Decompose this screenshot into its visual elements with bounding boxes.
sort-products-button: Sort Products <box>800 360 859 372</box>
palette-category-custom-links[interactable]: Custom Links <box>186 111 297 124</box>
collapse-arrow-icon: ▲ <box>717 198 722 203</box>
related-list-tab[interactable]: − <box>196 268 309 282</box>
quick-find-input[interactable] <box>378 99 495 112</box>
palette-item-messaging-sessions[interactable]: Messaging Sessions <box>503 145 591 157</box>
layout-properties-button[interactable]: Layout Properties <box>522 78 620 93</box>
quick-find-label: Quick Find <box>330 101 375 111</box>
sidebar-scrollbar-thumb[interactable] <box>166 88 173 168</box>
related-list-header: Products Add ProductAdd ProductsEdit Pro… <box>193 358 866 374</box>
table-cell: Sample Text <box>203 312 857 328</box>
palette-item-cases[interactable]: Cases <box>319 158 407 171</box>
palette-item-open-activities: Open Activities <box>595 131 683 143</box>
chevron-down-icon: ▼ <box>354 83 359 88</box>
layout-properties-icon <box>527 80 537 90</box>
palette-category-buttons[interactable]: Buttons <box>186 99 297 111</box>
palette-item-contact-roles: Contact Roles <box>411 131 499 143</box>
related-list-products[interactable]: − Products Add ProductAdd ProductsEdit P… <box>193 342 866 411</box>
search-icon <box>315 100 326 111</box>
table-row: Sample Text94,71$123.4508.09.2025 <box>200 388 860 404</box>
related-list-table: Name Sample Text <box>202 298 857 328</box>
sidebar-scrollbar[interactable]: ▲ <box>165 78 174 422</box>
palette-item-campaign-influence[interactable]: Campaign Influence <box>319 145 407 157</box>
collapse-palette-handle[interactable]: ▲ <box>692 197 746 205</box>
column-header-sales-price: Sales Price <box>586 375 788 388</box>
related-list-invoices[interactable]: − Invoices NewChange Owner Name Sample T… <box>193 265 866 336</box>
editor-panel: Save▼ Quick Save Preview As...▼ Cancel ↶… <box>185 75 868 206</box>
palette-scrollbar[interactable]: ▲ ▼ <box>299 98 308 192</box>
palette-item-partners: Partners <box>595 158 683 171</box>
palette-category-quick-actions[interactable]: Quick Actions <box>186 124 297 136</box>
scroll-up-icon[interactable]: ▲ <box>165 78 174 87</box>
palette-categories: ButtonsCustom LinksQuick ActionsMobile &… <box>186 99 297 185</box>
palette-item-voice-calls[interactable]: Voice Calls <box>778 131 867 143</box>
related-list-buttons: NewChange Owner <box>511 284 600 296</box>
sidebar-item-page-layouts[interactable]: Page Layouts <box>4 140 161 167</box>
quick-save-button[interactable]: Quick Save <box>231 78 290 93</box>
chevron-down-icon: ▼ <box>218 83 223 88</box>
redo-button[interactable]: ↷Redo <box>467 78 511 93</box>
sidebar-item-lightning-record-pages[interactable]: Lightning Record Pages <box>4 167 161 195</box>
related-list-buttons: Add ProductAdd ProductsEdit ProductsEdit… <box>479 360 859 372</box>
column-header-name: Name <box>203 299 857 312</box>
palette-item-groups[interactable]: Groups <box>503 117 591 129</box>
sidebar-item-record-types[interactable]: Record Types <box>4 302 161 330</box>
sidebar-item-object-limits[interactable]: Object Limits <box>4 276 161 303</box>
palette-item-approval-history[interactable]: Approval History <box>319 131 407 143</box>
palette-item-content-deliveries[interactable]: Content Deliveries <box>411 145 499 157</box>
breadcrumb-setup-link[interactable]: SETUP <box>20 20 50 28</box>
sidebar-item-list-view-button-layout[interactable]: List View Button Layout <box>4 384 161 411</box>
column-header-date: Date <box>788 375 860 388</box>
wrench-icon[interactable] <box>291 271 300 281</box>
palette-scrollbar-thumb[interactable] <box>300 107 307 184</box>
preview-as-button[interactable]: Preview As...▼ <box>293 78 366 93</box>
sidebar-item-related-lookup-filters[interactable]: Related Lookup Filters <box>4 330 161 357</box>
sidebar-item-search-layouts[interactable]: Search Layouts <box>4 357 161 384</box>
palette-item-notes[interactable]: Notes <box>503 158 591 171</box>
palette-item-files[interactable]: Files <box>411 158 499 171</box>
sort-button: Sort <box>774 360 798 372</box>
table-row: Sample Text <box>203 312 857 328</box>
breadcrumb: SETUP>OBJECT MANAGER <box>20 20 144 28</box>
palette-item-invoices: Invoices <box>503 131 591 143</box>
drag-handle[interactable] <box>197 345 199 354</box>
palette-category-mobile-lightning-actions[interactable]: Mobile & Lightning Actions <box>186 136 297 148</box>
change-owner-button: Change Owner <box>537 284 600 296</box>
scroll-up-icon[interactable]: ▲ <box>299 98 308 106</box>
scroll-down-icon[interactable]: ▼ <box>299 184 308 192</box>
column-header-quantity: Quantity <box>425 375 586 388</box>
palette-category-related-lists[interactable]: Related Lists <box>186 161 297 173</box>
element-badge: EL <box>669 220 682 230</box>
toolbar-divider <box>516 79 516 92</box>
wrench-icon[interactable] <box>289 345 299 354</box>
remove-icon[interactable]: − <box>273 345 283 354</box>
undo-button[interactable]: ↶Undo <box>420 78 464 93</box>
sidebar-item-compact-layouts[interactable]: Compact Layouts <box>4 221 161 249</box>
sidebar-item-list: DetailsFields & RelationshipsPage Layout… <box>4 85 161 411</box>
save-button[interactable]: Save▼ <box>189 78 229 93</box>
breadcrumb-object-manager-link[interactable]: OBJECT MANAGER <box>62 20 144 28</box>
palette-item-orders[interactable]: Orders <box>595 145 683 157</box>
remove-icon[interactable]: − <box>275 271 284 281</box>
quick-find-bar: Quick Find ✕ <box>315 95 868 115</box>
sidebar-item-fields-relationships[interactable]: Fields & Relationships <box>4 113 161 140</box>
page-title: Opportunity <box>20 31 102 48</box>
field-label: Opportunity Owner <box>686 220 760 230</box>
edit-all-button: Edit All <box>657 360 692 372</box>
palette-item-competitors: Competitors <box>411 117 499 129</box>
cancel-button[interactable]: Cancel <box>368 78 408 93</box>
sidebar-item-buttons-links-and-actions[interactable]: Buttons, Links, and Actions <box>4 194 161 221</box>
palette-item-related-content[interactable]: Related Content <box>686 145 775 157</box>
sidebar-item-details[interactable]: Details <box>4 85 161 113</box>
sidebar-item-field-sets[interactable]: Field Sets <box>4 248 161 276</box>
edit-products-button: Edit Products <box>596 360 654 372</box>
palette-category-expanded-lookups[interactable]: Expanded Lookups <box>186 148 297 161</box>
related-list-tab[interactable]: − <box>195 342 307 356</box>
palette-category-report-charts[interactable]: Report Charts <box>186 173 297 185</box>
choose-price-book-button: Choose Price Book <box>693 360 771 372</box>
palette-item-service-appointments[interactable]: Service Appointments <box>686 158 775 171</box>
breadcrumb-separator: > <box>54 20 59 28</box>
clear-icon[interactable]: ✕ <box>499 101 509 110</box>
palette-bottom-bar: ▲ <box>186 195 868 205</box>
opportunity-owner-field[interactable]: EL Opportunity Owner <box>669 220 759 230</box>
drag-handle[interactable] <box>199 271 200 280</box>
──────────
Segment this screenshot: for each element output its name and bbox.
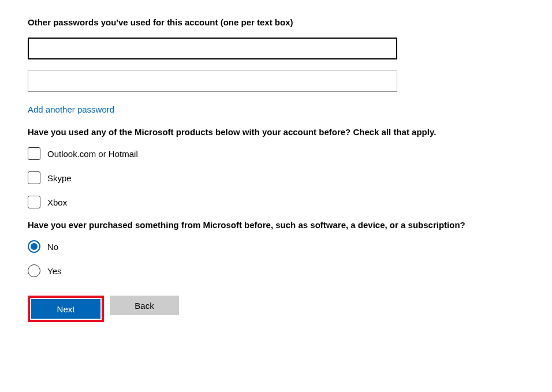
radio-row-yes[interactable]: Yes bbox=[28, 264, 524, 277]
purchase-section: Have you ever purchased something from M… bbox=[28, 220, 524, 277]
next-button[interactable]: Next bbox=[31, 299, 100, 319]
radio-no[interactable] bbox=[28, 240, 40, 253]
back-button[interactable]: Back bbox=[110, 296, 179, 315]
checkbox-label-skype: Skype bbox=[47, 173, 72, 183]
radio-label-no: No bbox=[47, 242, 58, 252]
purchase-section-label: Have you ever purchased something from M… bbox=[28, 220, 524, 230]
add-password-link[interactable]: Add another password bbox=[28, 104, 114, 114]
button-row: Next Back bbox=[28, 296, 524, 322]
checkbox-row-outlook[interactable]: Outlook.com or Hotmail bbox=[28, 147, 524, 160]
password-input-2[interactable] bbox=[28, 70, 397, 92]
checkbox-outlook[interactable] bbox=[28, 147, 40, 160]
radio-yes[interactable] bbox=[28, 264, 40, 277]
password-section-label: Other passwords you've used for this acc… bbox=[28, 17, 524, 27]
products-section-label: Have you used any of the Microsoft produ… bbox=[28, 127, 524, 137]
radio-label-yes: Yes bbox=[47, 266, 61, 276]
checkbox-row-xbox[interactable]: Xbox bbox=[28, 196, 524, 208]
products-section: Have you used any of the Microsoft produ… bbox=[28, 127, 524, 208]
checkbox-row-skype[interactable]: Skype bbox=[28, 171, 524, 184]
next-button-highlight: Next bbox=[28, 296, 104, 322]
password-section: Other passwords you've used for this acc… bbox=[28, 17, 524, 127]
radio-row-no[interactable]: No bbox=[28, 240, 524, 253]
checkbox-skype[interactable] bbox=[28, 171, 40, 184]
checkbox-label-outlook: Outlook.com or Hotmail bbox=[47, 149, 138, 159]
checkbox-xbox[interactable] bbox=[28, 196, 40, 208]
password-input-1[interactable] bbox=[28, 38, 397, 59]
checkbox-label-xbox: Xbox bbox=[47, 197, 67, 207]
──────────
• [YOUR OBJECTIVE]: Write only the number of lines in the entries that contain the word "Record".

• [SOLUTION FOR THIS EXERCISE]: 2